Difficile tenere i conti quando si hanno più di 500 basi militari sparse per il mondo. 525 per la precisione. Ancora più difficile per i senatori americani individuare con precisione Vicenza. Fosse stata Roma, Firenze o Venezia, ancora ancora. Ma Vicenza! Un filo di popolarità l’ha avuta ultimamente Como, presente nei magazine patinati d’oltreoceano grazie alla passione di George Clooney per i suoi lidi placidi e ameni. Ma Vicenza, Vicenza ben pochi sanno dove sia.
E’ bastato però nominare il Palladio per attirare l’attenzione dei congressisti, soprattutto delle congressiste americane. Il nome dell’architetto vicentino l’ha tirato fuori una delegazione di parlamentari italiane: Tiziana Valpiana ed Elettra Deiana di rifondazione, Lalla Trupia dei Ds, Laura Fincato della Margherita e Luana Zanella dei Verdi. Cinque donne che si sono messe in testa di perorare la causa della cittadina veneta direttamente a casa di chi vuole raddoppiare la base Nato proprio sotto il sedere dei capolavori palladiani. Un viaggio pieno di sorprese. Su tutte, ed è questa la notizia del giorno, il fatto che il famoso finanziamento per la base di Vicenza deve ancora essere esaminato. Insomma la famosa dead line del 1 febbraio, la data entro la quale il governo italiano avrebbe dovuto dare l’ok ad Ederle2, pena la perdita dei finanziamenti, era del tutto inesistente. Inesistente, proprio così. Washington non ha mai deciso il finanziamento della base di Vicenza, ha soltanto sommariamente programmato il finanziamento di tutte le base militari sparse in mezzo mondo. Un specie di Dpef (il documento propedeutico della finanziaria), che altro non è se non un calderone dove è possibile trovare di tutto. Qualche riga sarà stata dedicata anche alla base di Vicenza, certo, ma nulla di più. Insomma – ed è questa la domanda che si sono poste e che gireranno a chi di dovere le parlamentari italiane – chi ha mai detto a Prodi che la data massima per l’ok alla base era il 1 di febbraio quando il finanziamento si vota e si decide tra giugno e settembre?
Sarà stata l’abilità di Berlusconi nell’aver tirato fuori in quei termini il problema, o quel nervo scoperto del premier che ha sempre il terror panico di passare per antiamericano, fatto sta che per i congressisti di Washington Vicenza è una parola vuota che richiama la mente il Palladio e non certo la base Usa. Come si sia arrivati a questa commedia degli equivoci è un mistero ancora tutto da chiarire.
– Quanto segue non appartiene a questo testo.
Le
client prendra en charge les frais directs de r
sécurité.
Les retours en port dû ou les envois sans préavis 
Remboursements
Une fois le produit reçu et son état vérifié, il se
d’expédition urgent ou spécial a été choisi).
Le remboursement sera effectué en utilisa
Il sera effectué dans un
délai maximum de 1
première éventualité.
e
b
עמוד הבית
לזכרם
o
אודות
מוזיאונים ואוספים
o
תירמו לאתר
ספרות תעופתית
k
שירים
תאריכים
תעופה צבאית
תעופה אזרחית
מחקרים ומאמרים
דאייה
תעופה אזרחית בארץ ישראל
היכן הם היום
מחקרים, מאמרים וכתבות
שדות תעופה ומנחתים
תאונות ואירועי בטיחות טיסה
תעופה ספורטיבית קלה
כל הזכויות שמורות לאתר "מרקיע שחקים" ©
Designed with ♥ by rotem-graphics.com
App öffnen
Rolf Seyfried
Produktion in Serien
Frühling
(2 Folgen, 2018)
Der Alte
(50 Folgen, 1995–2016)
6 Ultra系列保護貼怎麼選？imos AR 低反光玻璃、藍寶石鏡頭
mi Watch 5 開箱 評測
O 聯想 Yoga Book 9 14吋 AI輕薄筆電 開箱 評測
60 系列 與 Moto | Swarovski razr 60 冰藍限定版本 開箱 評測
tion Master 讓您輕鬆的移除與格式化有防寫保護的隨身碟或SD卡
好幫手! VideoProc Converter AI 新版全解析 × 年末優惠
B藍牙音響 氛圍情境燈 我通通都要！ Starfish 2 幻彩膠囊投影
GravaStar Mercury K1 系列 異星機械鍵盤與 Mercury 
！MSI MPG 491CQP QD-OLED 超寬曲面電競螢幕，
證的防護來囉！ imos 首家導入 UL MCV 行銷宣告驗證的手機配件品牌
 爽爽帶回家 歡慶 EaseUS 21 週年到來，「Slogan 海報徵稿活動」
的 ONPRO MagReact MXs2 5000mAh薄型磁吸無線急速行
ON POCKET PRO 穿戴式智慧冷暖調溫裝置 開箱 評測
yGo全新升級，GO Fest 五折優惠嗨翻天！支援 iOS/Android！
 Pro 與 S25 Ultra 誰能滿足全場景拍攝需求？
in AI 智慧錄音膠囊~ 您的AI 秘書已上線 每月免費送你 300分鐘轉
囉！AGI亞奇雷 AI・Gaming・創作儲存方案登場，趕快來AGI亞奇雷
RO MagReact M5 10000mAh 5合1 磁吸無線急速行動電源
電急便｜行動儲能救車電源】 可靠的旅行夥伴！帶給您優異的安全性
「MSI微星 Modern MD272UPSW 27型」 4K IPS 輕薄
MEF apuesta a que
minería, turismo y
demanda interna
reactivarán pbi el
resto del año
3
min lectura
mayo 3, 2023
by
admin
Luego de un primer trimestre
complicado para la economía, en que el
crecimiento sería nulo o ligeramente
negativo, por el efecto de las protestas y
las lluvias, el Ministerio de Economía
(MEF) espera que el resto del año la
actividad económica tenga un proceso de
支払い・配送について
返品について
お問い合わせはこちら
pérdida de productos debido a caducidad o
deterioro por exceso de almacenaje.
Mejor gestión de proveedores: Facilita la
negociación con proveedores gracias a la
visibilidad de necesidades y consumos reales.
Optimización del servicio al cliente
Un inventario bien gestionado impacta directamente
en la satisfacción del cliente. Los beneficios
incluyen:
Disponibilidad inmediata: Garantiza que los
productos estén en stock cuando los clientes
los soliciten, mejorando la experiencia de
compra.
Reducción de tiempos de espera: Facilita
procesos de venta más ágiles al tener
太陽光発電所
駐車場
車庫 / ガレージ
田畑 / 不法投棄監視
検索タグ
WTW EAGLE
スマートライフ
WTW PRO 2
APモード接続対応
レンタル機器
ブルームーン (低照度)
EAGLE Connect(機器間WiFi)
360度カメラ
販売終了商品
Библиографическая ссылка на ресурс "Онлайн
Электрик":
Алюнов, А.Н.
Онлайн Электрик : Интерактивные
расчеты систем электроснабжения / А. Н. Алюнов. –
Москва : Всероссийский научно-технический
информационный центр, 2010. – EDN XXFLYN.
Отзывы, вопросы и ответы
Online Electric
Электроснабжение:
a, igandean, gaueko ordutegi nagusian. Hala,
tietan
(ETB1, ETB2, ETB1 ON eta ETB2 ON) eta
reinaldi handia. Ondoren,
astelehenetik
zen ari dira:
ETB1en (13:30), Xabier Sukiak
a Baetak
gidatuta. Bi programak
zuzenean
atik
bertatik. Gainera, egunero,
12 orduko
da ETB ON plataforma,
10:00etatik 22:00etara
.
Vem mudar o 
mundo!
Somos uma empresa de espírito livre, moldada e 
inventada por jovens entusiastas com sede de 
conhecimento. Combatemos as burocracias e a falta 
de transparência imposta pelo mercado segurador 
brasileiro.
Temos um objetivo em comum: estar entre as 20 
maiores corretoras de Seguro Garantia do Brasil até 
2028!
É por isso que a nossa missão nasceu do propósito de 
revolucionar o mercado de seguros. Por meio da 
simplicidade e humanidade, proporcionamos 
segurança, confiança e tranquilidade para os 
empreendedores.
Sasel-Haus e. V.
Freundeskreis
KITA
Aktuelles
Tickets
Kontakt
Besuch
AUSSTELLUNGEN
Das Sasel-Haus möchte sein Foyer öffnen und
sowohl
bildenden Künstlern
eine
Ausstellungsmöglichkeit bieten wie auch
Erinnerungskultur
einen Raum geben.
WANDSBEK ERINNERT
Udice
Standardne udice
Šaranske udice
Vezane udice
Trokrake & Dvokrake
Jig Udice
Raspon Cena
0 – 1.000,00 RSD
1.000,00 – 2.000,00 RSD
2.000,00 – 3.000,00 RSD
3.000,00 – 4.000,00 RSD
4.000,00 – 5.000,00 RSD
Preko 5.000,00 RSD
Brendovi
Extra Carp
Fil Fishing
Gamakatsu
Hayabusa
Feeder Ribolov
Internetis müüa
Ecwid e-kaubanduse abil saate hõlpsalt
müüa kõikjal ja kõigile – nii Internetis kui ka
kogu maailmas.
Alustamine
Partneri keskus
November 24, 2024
Di certo c’è solo la determinazione delle cinque parlamentari che stanno organizzando un’interrogazione parlamentare e la speranza concreta di provare a riaprire una partita che sembrava chiusa: «Se c’è la volontà politica del governo – ha dichiarato Valpiana – ci sono margini istituzionali per fermare la costruzione del Dal Molin».
L’idea che le cinque parlamentari si sono fatte nel corso della missione d’oltreoceano è che delle proteste italiane «se ne sappia assai poco ma, soprattutto, che si sia all’oscuro del fatto che non ci sia stato il coinvolgimento della popolazione vicentina». Decisivo per le deputate l’incontro con Michael Sheehy, segretario particolare di Nancy Pelosi, portavoce del congresso Usa, il quale rispondendo alle loro perplessità in merito all’allargamento della base di Vicenza ha ribadito l’inesistenza del «finanziamento fino a che non ci sarà un voto del congresso che lo approva».
A questo punto il governo ha tutto il tempo di tornare sulla decisione: «Rivedere l’approvazione del raddoppio della base di Vicenza – ha ribadito Valpiana – non comporterebbe alcuna conseguenza negativa sul bilancio degli Stati Uniti».
Immediate le reazioni del mondo politico. Su tutti il capogruppo al senato Giovanni Russo Spena che chiede un intervento del governo: «Le notizie che le parlamentari che sono state negli Stati Uniti ci portano sono molto interessanti. Per gli Usa Vicenza non è ancora un progetto stanziato e c’è un margine di tempo per intervenire. Noi pensiamo che il governo debba chiedere che gli Usa rivedano la loro decisione».